With the fund’s strong cash flow (annual contributions will be equivalent to 1% of Ireland’s GNP), Reidy explains that the commission is still looking at additional asset classes, able, as it is, to invest in the full gamut of investment vehicles to compliment its core investments.
“We wanted the first stage of the manager funding to be in easily fillable plain vanilla and government mandates. The idea then is to diversify at the edges. For this we commissioned our first strategy report to look at other asset classes.”
Consultant Mercer was asked to look at non-government bonds, emerging markets, small caps, private equity/venture capital, hedge funds and real estate.
At a meeting in May this year, the commissioners decided which of these asset classes would be taken forward first. “In the end they decided to look at three of them. As a result, we are now looking at non-government bonds, real estate and, to a lesser extent, small caps – although there is still something of a questionmark over small caps. This doesn’t mean that any decision has been taken not to invest in the other asset classes, though.”
Reidy explains that the NTMA now has to go back and take a look at the efficient investment frontier using these three asset classes and discuss which vehicles are available to invest in.
She gives one example as the discussion on whether real estate will be made through direct or indirect investment. “We are now at the drawing board and have to say what these mandates should look like and present them to the commission later this year.
“They may or may not ratify the proposals then. But if they do then we will know what we are shopping for in the market and will again place the mandates in the OJEC journal.”

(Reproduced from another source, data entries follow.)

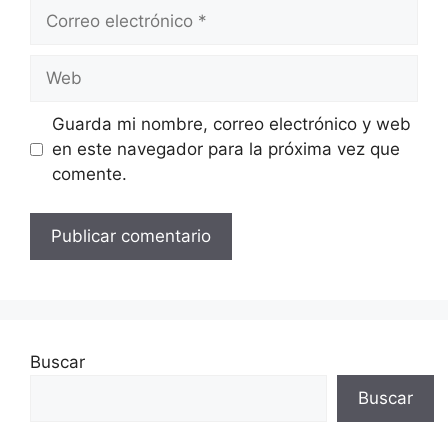
Correo
electrónico
Web
Guarda mi nombre, correo electrónico y web
en este navegador para la próxima vez que
comente.
Buscar
Buscar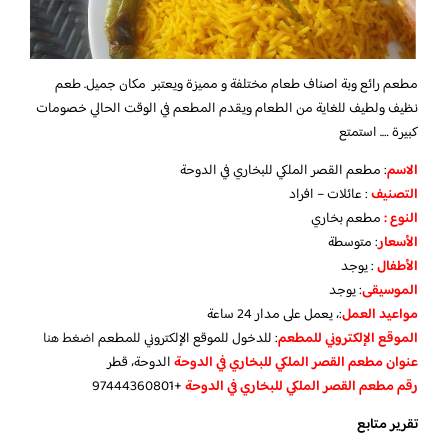
مطعم رائع وبة اصناف طعام مختلفة و مميزة ويعتبر مكان جميل. طعم
نظيف ولطيف للغاية من الطعام ويقدم المطعم في الوقت الحالي خصومات
كبيرة …. استمتع
الاسم
: مطعم القصر الملكي للبخاري في الدوحة
التصنيف
: عائلات – افراد
النوع :
مطعم بخاري
الأسعار
:
متوسطة
الأطفال
:
يوجد
الموسيقى
:
يوجد
مواعيد العمل
:، يعمل على مدار 24 ساعة
الموقع الإلكتروني للمطعم
: للدخول للموقع الإلكتروني للمطعم
اضغط هنا
عنوان مطعم القصر الملكي للبخاري في الدوحة
الدوحة، قطر
رقم مطعم القصر الملكي للبخاري في الدوحة
+97444360801
تقرير متابع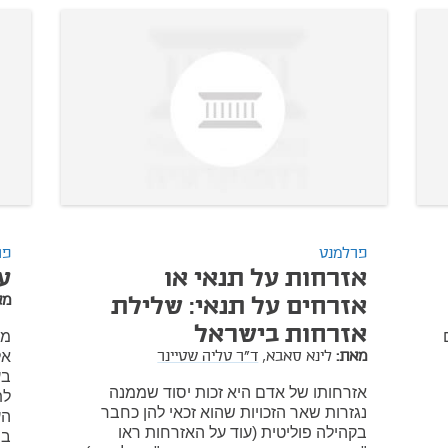
פרלמנט
פר
אזרחות על תנאי או
ע
מא
אזרחים על תנאי: שלילת
אזרחות בישראל
מש
מאת:
לינא סאבא,
ד"ר טליה שטיינר
אל
בע
אזרחותו של אדם היא זכות יסוד שממנה
לת
נגזרות שאר הזכויות שהוא זכאי להן כחבר
הע
בקהילה פוליטית (עוד על האזרחות ראו
במ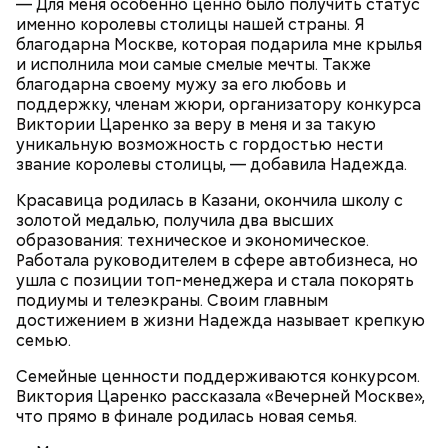
— Для меня особенно ценно было получить статус
электриков и мастеров по ремонту электросетей.
именно королевы столицы нашей страны. Я
благодарна Москве, которая подарила мне крылья
и исполнила мои самые смелые мечты. Также
благодарна своему мужу за его любовь и
поддержку, членам жюри, организатору конкурса
Виктории Царенко за веру в меня и за такую
уникальную возможность с гордостью нести
звание королевы столицы, — добавила Надежда.
Красавица родилась в Казани, окончила школу с
золотой медалью, получила два высших
образования: техническое и экономическое.
Работала руководителем в сфере автобизнеса, но
ушла с позиции топ-менеджера и стала покорять
подиумы и телеэкраны. Своим главным
достижением в жизни Надежда называет крепкую
Ближе к делу
семью.
Семейные ценности поддерживаются конкурсом.
Виктория Царенко рассказала «Вечерней Москве»,
что прямо в финале родилась новая семья.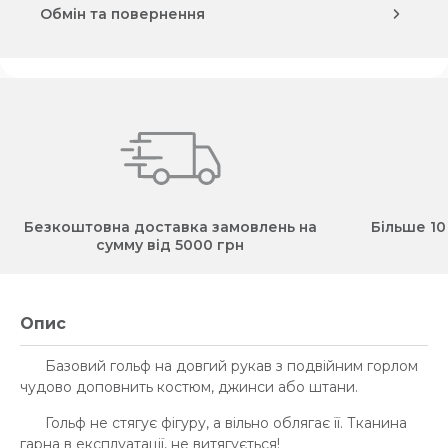
Обмін та повернення
Безкоштовна доставка замовлень на
Більше 10
сумму від 5000 грн
Опис
Базовий гольф на довгий рукав з подвійним горлом
чудово доповнить костюм, джинси або штани.
Гольф не стягує фігуру, а вільно облягає її. Тканина
гарна в експлуатації, не витягується!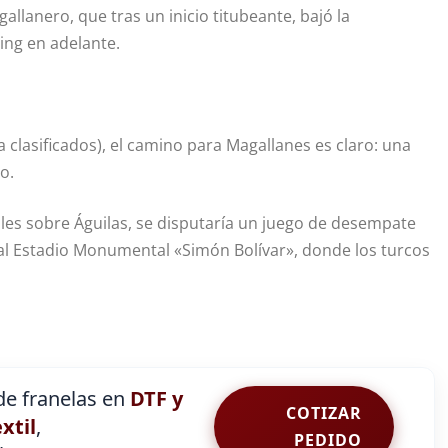
llanero, que tras un inicio titubeante, bajó la
ing en adelante.
a clasificados), el camino para Magallanes es claro: una
o.
les sobre Águilas, se disputaría un juego de desempate
a al Estadio Monumental «Simón Bolívar», donde los turcos
e franelas en
DTF y
COTIZAR
extil
,
PEDIDO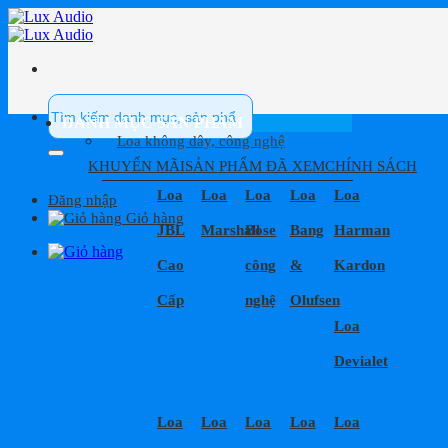
Bỏ
qua
nội
dung
Tìm
kiếm:
DANH MỤC SẢN PHẨM
Loa không dây, công nghệ
KHUYẾN MÃI
SẢN PHẨM ĐÃ XEM
CHÍNH SÁCH
Loa
Loa
Loa
Loa
Loa
Đăng nhập
Giỏ hàng
JBL
Marshall
Bose
Bang
Harman
Cao
công
&
Kardon
Cấp
nghệ
Olufsen
Loa
Devialet
Loa
Loa
Loa
Loa
Loa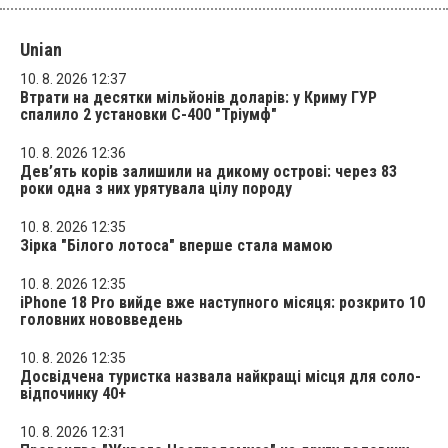
Unian
10. 8. 2026 12:37
Втрати на десятки мільйонів доларів: у Криму ГУР
спалило 2 установки С-400 "Тріумф"
10. 8. 2026 12:36
Дев’ять корів залишили на дикому острові: через 83
роки одна з них урятувала цілу породу
10. 8. 2026 12:35
Зірка "Білого лотоса" вперше стала мамою
10. 8. 2026 12:35
iPhone 18 Pro вийде вже наступного місяця: розкрито 10
головних нововведень
10. 8. 2026 12:35
Досвідчена туристка назвала найкращі місця для соло-
відпочинку 40+
10. 8. 2026 12:31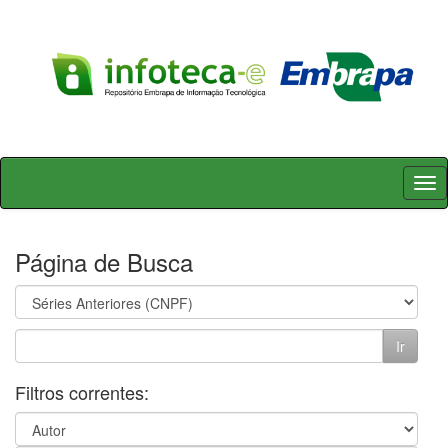
Skip
navigation
Página de Busca
Filtros correntes:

With something approaching a sigh of relief, Reidy says the agency doesn’t expect as many expressions of interest in the more specialist asset classes as it received in the first round of appointments.
The smaller number of players, she says, also means that the NTMA may not use an electronic tender system this time round, although she notes that no decision has yet been taken.
In terms of additional services, the NTMA has also been given a mandate by the commissioners to appoint a commission recapture provider. The fund already runs a stock lending programme through its custodian.
“We are in the process at the moment of deciding whether or not this mandate will be subject to the EU or Irish tender directives, or whether it is considered as brokerage services, which would mean that it is not subject to either directive.
“As far as I am aware though there are basically only three providers in the market.”
Furthermore, the fund is also looking at best execution monitoring and has a mandate to select a best execution provider, which Reidy says it will be doing very soon.
“The commission has also asked us to keep it informed of how our cost overheads compare to other funds and we are at the moment looking to contract a firm to do that.”
The work goes on then, albeit with the lion’s share of one of the world’s largest investment tenders mostly under wraps.
Reidy ends by reflecting on what she considers to be some of the achievements of the NTMA RFP
“One thing that pleased me was to see that the recent Norges Bank electronic tender system was so similar to that which we had set up for this fund through IPE-Quest. The on-line system was one of the easiest parts of this whole project.”
Another highly satisfying point, she says, is the interest that has come from overseas, both in the principle of the fund itself and the work that has been carried out by the NTMA in such a short space of time.
“Representatives from various governments have been in to talk to us about the fund and get information on the background and set up, because this type of fund will be a very important model in the future.”